#### Stored data:

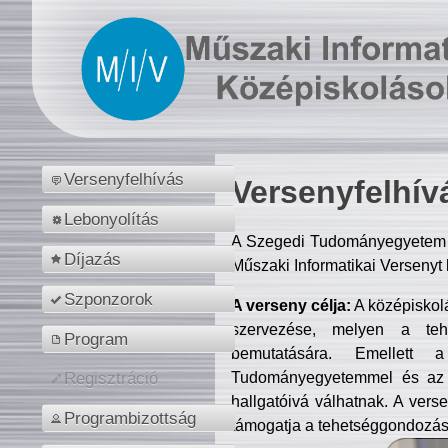
Versenyfelhívás
Versenyfelhív
Lebonyolítás
A Szegedi Tudományegyetem M
Díjazás
Műszaki Informatikai Versenyt
Szponzorok
A verseny célja:
A középiskol
szervezése, melyen a tehe
Program
bemutatására. Emellett 
Tudományegyetemmel és az o
Regisztráció
hallgatóivá válhatnak. A verse
Programbizottság
támogatja a tehetséggondozást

#### What is expected:
Exact copies of the entries above are needed, with every picture removed.

#### Written response:
Versenyfelhívás
Versenyfelhív
Lebonyolítás
A Szegedi Tudományegyetem M
Díjazás
Műszaki Informatikai Versenyt
Szponzorok
A verseny célja:
A középiskol
szervezése, melyen a tehe
Program
bemutatására. Emellett 
Tudományegyetemmel és az o
Regisztráció
hallgatóivá válhatnak. A verse
Programbizottság
támogatja a tehetséggondozást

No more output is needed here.